Arctic peoples and their cultural inheritance are vulnerable to rising global temperatures, the Russian president's adviser on climate change said at the Fifth Arctic Leaders' Summit in Moscow on Wednesday.
"Climate change has a global character but the Arctic is one of the most vulnerable regions," said Alexander Bedritsky, who also chairs the World Meteorological Organization.
"The Arctic habitat, people and their cultural inheritance are vulnerable to the changing climate," he said, adding that around 40 groups of indigenous peoples live in the Arctic.
The Moscow meeting focuses on the industrial development of the Arctic under new climatic conditions and the prospects for the indigenous peoples.

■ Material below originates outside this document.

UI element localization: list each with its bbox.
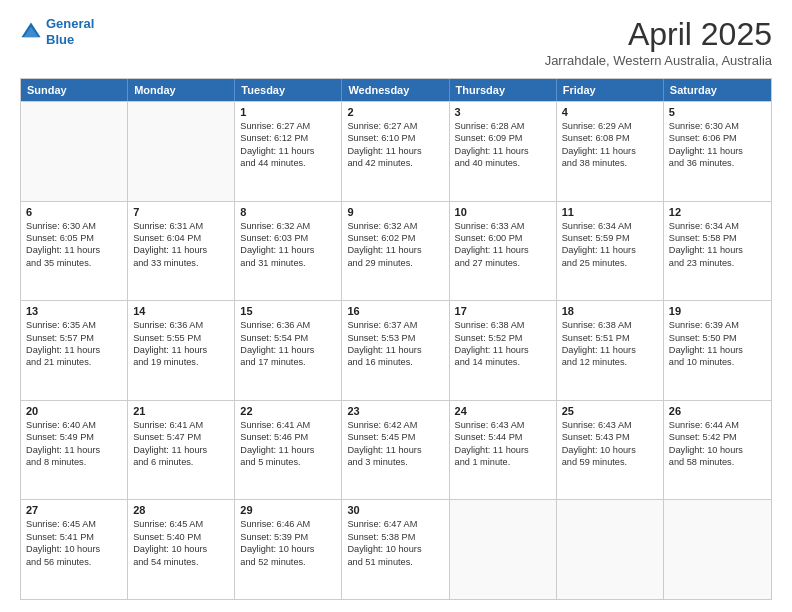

Leaders of organizations that unite indigenous Arctic peoples from different countries took part in the event.
Bedritsky said there are hundreds of Russian enterprises working in the Arctic region.
"In the Russian Arctic area there is a strong industrial infrastructure that includes oil and gas complexes, electric power plants, airfields, railroads and mines."
He said the decisions taken by countries on the industrial development of the region "should undoubtedly take into consideration the needs and concerns of the indigenous peoples."
Russia meteorologists are currently developing a unique satellite system, Arctica, to monitor the weather and ecology of the Earth's poles.